[Dataset excerpt — start]

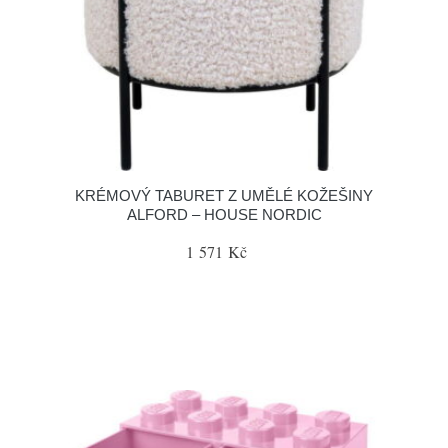
KRÉMOVÝ TABURET Z UMĚLÉ KOŽEŠINY
ALFORD – HOUSE NORDIC
1 571 Kč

[Dataset excerpt — finish]

# What the task asks
Copy the whole listing above word for word but do not carry over the pictures.

# Your solution
KRÉMOVÝ TABURET Z UMĚLÉ KOŽEŠINY
ALFORD – HOUSE NORDIC
1 571 Kč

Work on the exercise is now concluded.